The <code>sets.csv</code> data contains a list of sets over the years and the number of parts that each of these sets contained.

**Challenge**: Read the sets.csv data and take a look at the first and last couple of rows. 

In [None]:
sets_df = pd.read_csv("./data/sets.csv")

In [None]:
sets_df.head()

In [None]:
sets_df.tail()

**Challenge**: In which year were the first LEGO sets released and what were these sets called?

In [None]:
sets_df.loc[sets_df['year'].idxmin()]  # 1949

**Challenge**: How many different sets did LEGO sell in their first year?

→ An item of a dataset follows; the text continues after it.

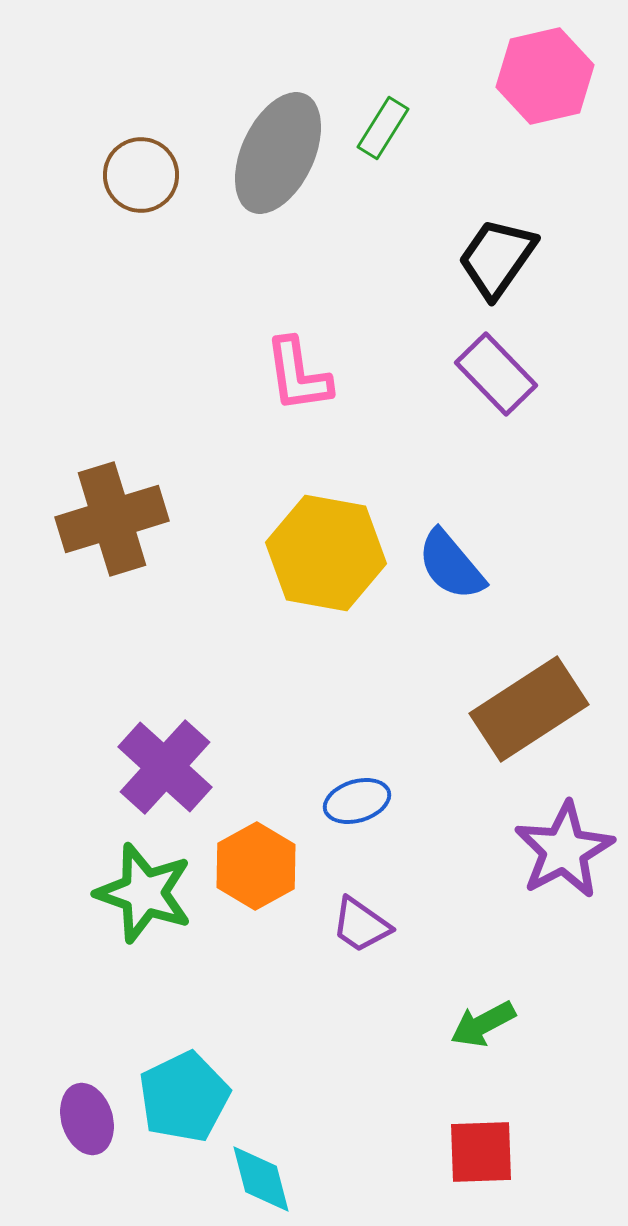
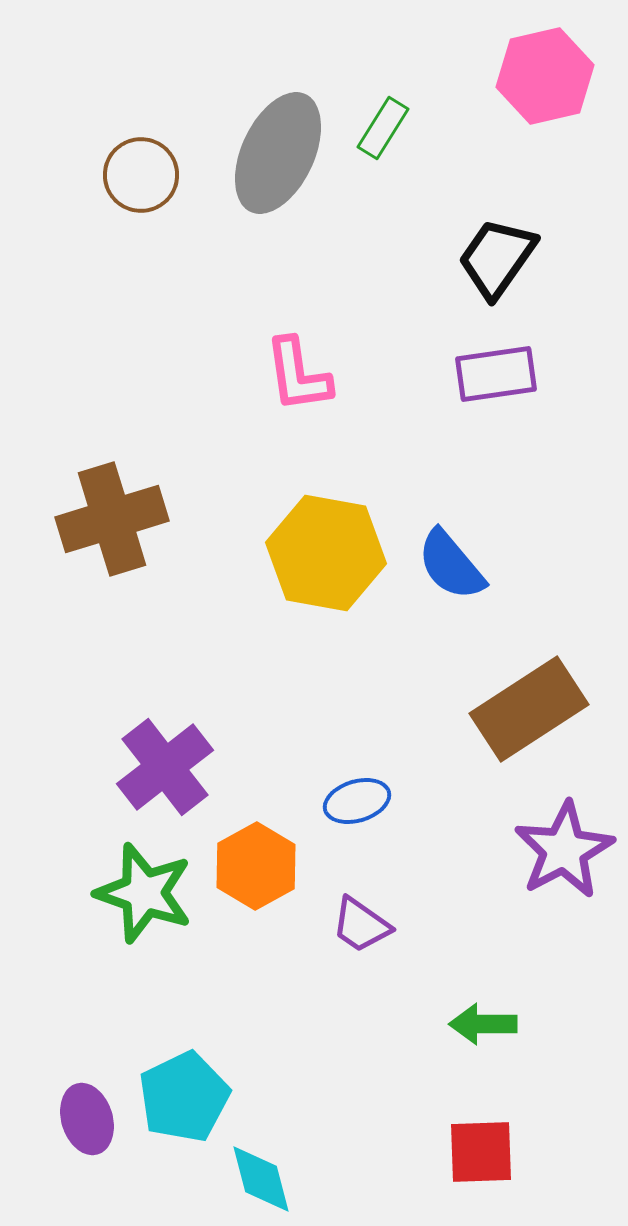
purple rectangle: rotated 54 degrees counterclockwise
purple cross: rotated 10 degrees clockwise
green arrow: rotated 28 degrees clockwise
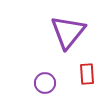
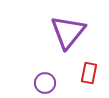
red rectangle: moved 2 px right, 1 px up; rotated 15 degrees clockwise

How many types of LEGO products were on offer in the year the company started?

In [None]:
year_id = sets_df["year"].idxmin()  # 9521
sets_df[sets_df["year"] == 1949]

**Challenge**: Find the top 5 LEGO sets with the most number of parts. 

In [None]:
top_sets = sets_df.sort_values(by="num_parts", ascending=False)
top_sets.head()

**Challenge**: Use <code>.groupby()</code> and <code>.count()</code> to show the number of LEGO sets released year-on-year. How do the number of sets released in 1955 compare to the number of sets released in 2019? 

In [None]:
sets_df.groupby("year").count()

In [None]:
sets_by_year = sets_df.groupby("year").count()
sets_by_year["set_num"].head()

**Challenge**: Show the number of LEGO releases on a line chart using Matplotlib. <br>
<br>
Note that the .csv file is from late 2020, so to plot the full calendar years, you will have to exclude some data from your chart. Can you use the slicing techniques covered in Day 21 to avoid plotting the last two years? The same syntax will work on Pandas DataFrames. 

In [None]:
plt.xlabel("Year")
plt.ylabel("Sets Number")
# excluding last two years, include all rows, include column from index -2 (starts from the end, skips first two from the end)
plt.plot(sets_by_year.index[:-2], sets_by_year["set_num"][:-2])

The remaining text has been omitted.